Some questions addressed by data testing are:

  • Did the problem originate in the source data?
  • Were there issues with the transformation logic?
  • Is the report or process pulling from the right data mart?

Because different types of errors are introduced as your data makes its way through the data journey, various types of tests are needed.

Pre-screening checks: During ingestion of data from business data source files, test metadata and format to check for no empty values, field type, minimum/maximum value, maximum value, etc. for a clean start on its journey.

Field-Level Tests: As data flows from the data warehouse to data marts, test business logic for aggregation, value range, and transformation tests.

Vital Checks: Based on system constraints, test for uniqueness, completeness, nullness, and referential integrity to catch more errors.

Reconciliation Tests: ETL validation for detailed source to target comparison tests ensure each row of data arrives to its destination.

Report and App Testing: UI and API tests of the analytics tools, business applications, and integration points for final display of data.

Traditional data testing methods are not enough to catch data errors. Manual “stare and compare” data checks are painfully slow and data sampling leaves dangerous gaps, especially when migrating data to new infrastructure or consolidating systems.  It is difficult, costly, and time-consuming to detect errors in millions of rows of data from multiple systems. Automated spot checks are insufficient to prevent data errors, as they do not provide comprehensive coverage.

To address this issue, we employ an automated end-to-end data testing approach that is customized for each step of the data journey. These tests are conducted continuously within your CI/CD pipeline to ensure consistent data validation. Building automated data tests requires a collaborative effort among a data engineer who is proficient in data systems, a data scientist who understands data quality and context, particularly in machine learning capabilities, and a test engineer with expertise in automation and test design.

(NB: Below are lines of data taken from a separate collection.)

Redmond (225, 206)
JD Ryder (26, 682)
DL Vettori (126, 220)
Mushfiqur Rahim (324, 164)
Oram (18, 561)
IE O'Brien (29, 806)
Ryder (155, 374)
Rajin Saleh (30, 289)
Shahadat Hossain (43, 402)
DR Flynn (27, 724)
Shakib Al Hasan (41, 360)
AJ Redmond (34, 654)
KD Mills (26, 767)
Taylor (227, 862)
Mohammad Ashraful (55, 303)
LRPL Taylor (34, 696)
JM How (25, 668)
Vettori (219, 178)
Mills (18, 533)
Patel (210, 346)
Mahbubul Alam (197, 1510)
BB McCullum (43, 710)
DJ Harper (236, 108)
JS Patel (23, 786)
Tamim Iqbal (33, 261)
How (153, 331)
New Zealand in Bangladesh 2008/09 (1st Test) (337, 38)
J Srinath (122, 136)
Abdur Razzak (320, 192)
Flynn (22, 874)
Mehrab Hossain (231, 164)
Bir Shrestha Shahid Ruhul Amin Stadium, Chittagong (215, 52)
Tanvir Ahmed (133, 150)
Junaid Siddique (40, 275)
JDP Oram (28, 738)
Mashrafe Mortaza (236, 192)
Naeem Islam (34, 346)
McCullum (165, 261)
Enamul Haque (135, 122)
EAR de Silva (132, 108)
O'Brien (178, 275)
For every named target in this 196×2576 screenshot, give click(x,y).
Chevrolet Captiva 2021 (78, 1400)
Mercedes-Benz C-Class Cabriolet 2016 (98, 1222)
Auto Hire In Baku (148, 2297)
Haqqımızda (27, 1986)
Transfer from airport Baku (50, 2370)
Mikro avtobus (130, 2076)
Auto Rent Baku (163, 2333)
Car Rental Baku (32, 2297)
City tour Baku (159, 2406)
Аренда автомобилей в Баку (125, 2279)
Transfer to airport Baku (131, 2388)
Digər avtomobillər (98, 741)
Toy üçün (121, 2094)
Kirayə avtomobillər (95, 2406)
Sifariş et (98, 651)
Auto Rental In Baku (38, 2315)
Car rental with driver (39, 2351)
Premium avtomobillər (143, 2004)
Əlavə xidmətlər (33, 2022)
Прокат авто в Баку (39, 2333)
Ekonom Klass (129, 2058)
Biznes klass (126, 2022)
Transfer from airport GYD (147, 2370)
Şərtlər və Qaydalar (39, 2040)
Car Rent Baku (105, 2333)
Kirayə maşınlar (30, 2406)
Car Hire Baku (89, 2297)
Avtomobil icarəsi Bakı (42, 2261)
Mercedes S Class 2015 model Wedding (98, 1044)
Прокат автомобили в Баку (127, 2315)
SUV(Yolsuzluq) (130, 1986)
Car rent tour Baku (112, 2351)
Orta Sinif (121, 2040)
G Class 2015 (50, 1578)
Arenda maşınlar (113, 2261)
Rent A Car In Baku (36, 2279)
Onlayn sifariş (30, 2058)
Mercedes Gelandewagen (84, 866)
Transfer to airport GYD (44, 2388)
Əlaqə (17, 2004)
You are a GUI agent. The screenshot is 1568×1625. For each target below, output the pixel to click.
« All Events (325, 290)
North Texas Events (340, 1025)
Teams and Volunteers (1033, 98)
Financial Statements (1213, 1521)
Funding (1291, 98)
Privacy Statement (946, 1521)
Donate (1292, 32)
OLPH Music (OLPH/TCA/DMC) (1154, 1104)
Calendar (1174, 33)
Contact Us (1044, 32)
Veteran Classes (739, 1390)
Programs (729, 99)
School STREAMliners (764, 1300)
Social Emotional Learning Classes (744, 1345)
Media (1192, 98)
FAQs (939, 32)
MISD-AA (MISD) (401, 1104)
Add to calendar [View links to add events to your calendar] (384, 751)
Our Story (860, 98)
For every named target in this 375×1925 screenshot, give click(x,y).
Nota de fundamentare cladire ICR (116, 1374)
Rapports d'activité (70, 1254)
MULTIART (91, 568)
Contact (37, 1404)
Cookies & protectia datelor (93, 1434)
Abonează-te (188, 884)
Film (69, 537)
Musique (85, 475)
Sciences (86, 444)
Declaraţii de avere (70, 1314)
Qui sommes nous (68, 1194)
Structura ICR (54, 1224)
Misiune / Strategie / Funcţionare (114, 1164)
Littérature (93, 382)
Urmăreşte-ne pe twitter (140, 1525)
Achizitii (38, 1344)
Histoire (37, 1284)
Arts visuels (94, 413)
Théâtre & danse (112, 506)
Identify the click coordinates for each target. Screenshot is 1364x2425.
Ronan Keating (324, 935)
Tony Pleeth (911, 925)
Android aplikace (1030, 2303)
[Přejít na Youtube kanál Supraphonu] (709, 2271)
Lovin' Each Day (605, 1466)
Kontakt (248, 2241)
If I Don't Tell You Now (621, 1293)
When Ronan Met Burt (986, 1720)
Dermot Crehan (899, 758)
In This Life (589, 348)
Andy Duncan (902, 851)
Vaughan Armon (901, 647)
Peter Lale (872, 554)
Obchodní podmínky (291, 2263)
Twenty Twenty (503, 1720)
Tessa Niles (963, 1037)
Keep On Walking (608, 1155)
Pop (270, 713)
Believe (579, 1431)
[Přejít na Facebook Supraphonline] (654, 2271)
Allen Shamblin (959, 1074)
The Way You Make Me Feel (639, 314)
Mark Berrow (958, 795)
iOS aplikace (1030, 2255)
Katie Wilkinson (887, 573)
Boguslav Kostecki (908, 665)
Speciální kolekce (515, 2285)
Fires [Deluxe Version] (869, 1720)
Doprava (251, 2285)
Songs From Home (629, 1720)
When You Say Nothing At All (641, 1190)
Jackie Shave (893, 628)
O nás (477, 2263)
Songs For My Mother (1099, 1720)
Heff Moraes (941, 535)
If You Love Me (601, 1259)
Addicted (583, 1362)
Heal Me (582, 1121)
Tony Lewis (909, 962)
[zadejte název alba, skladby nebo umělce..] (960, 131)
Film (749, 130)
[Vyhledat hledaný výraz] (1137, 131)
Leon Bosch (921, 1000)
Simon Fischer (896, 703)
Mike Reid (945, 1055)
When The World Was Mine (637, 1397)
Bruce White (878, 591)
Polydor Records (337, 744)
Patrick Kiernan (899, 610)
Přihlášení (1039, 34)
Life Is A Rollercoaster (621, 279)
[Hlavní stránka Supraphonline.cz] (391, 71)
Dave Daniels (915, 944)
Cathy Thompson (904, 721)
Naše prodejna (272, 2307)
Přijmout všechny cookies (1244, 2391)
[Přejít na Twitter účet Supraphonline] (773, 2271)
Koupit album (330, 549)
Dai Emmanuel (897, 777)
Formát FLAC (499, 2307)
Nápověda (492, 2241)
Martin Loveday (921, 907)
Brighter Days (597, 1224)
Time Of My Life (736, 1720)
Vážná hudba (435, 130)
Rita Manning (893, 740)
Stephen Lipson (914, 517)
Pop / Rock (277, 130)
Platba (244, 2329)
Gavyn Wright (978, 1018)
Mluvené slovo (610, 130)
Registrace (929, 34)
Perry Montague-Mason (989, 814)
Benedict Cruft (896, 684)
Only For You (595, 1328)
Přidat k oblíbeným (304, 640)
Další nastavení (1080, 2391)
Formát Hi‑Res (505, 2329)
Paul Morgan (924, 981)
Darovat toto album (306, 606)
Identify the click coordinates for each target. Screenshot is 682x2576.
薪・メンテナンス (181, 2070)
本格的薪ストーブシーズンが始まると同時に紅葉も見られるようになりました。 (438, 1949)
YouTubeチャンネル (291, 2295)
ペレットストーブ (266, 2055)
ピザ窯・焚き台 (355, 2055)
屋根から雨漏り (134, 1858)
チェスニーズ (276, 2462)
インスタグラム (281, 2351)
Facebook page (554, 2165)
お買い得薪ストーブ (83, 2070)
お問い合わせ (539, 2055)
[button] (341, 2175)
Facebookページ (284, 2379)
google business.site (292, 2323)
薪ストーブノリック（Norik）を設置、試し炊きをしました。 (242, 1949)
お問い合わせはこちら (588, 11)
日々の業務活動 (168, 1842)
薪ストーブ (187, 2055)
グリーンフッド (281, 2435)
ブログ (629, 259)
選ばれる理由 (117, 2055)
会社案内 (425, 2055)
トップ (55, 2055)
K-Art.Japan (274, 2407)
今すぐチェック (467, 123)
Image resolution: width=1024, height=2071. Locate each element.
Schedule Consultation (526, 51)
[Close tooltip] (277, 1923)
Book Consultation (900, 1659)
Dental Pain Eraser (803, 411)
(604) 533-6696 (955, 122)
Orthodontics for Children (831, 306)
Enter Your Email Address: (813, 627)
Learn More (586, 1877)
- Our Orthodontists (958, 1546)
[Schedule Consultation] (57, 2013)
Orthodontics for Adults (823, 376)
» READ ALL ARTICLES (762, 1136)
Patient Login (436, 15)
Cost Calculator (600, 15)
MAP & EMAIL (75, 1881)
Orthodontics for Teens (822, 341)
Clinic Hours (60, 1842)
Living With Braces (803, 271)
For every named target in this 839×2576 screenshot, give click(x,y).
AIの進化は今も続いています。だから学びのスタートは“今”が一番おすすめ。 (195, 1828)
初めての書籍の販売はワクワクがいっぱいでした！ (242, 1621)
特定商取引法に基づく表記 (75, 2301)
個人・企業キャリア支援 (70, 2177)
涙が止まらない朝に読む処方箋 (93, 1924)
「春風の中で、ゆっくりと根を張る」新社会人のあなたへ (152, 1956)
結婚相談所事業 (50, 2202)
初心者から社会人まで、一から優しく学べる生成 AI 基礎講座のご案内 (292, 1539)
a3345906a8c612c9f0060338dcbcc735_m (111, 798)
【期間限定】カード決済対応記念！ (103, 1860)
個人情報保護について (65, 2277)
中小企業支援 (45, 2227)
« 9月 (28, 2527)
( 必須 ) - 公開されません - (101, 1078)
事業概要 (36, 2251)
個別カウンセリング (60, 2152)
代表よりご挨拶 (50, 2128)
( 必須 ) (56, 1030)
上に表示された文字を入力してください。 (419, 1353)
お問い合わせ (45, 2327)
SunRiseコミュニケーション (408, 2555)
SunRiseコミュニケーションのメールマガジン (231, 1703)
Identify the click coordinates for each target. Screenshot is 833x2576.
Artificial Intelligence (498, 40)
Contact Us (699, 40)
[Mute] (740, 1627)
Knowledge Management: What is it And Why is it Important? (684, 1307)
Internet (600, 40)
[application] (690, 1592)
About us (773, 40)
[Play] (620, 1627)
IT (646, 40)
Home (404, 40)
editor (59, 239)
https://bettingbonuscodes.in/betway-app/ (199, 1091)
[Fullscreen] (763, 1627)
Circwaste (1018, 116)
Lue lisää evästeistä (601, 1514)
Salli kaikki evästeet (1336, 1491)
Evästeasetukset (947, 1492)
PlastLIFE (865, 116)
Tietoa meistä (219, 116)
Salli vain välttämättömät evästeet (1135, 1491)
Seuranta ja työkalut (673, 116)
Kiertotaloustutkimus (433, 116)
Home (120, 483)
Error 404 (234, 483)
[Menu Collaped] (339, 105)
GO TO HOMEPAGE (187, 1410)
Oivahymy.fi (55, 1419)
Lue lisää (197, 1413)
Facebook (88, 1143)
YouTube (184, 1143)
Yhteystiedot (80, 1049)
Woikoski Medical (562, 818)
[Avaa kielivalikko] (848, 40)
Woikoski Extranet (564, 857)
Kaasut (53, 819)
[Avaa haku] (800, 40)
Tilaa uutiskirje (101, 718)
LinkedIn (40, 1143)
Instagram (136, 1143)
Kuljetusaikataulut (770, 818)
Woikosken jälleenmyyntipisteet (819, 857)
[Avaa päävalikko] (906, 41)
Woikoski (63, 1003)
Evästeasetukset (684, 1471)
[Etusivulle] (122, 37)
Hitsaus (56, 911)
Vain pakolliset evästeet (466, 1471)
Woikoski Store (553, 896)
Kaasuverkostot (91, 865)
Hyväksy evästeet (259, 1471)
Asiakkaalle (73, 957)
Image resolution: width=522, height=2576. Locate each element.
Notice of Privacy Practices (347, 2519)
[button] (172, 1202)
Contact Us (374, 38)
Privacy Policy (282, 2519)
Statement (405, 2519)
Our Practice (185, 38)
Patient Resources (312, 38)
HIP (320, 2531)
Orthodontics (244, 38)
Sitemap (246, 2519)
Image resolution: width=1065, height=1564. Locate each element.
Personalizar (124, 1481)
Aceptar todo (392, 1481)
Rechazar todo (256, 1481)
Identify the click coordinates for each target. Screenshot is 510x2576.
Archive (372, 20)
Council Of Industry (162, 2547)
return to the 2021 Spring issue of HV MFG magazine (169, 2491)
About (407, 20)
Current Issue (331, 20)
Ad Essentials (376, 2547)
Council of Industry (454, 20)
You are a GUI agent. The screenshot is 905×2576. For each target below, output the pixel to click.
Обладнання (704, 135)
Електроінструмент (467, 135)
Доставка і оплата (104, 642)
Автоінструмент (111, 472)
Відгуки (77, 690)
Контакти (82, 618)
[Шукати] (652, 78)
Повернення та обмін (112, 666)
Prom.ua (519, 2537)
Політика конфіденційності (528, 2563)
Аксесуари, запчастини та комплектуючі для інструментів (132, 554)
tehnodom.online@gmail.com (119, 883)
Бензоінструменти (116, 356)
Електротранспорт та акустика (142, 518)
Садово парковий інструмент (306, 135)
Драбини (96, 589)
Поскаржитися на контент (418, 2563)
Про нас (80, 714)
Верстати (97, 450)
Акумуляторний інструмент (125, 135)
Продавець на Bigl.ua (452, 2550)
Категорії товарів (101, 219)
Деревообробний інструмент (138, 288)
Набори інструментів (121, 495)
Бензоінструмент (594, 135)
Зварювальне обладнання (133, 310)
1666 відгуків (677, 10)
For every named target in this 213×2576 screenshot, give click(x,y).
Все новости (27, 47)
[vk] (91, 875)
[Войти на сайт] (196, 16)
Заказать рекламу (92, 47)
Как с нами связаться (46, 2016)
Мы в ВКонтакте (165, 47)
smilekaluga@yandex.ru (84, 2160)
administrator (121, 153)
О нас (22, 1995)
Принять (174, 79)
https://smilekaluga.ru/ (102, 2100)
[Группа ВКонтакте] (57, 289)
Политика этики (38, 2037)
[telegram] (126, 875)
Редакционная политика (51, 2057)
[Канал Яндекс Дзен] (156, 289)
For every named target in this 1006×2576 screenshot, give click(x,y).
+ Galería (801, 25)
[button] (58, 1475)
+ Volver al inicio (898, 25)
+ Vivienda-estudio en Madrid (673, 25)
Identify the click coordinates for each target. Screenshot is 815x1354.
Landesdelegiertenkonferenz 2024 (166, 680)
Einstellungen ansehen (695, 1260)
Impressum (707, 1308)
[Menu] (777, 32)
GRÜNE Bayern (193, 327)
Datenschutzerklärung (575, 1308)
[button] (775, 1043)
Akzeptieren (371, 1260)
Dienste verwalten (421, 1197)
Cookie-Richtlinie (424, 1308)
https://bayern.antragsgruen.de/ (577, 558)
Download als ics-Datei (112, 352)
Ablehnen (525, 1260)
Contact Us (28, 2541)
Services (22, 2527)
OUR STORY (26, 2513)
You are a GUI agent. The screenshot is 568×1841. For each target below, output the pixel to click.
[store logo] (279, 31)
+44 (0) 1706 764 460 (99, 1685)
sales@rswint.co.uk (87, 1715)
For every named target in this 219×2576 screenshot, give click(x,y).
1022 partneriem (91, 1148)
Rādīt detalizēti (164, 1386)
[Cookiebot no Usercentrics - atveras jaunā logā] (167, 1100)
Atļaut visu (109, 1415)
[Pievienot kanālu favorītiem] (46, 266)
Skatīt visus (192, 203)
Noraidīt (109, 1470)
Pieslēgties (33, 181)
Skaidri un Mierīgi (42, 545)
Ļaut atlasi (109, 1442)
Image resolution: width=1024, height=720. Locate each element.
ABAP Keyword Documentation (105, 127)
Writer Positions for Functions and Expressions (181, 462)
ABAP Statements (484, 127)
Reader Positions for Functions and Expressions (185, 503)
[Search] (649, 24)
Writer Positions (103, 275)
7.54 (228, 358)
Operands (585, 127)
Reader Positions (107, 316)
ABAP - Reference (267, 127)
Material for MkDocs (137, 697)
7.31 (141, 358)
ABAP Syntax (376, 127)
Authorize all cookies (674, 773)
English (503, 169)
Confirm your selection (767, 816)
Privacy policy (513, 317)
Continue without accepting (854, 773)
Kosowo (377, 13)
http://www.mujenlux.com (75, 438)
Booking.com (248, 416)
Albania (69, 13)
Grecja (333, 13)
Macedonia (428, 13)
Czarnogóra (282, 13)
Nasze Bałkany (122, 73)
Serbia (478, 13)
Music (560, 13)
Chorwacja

DataOps emphasizes the data pipeline, with clear communication among all stakeholders. Gartner defines DataOps as “a collaborative data management practice focused on improving the communication, integration, and automation of data flows between data managers and data consumers across an organization.” Additionally, “automated testing-removing bottlenecks arising from traditional, human-intensive testing approaches-enables higher quality amid more frequent delivery of new capabilities.”

Fortunately, there are now automated testing platforms available that enable end-to-end data testing, UI functional testing, and API integration testing across an enterprise’s commercial, homegrown, and legacy applications. With the right people, processes, and tools in place, achieving data quality goals is possible.